> **What you are asked to do**:
Leave out all images and set down the records exactly as given.
Segment Open
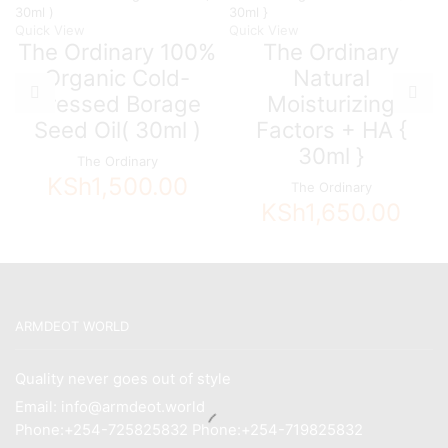
Quick View
Quick View
The Ordinary 100%
The Ordinary
Organic Cold-
Natural
Pressed Borage
Moisturizing
Seed Oil( 30ml )
Factors + HA {
30ml }
The Ordinary
KSh
1,500.00
The Ordinary
KSh
1,650.00
ARMDEOT WORLD
Quality never goes out of style
Email: info@armdeot.world
Phone:+254-725825832 Phone:+254-719825832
Segment Closed
> **Result**:
Quick View
Quick View
The Ordinary 100%
The Ordinary
Organic Cold-
Natural
Pressed Borage
Moisturizing
Seed Oil( 30ml )
Factors + HA {
30ml }
The Ordinary
KSh
1,500.00
The Ordinary
KSh
1,650.00
ARMDEOT WORLD
Quality never goes out of style
Email: info@armdeot.world
Phone:+254-725825832 Phone:+254-719825832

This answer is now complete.